[[ Data supplied open ]]
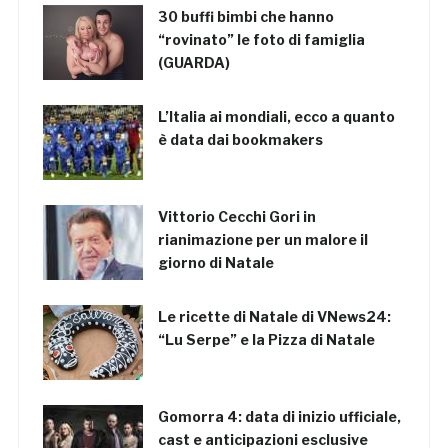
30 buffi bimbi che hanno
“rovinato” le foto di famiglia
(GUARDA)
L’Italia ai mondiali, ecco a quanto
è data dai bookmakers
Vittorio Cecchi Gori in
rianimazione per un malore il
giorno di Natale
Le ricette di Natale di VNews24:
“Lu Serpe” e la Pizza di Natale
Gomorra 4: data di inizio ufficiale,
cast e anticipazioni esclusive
[[ Data supplied closed ]]
[[ Data supplied open ]]
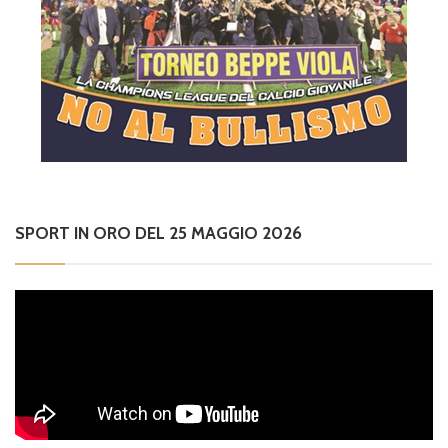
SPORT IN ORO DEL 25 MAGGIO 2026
[[ Data supplied closed ]]
[[ Data supplied open ]]
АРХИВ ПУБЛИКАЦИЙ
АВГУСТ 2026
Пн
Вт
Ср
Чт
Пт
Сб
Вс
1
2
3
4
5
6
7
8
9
[[ Data supplied closed ]]
## What to do
Filter the entries and copy each line with "Natale".

## Task answer
giorno di Natale
Le ricette di Natale di VNews24:
“Lu Serpe” e la Pizza di Natale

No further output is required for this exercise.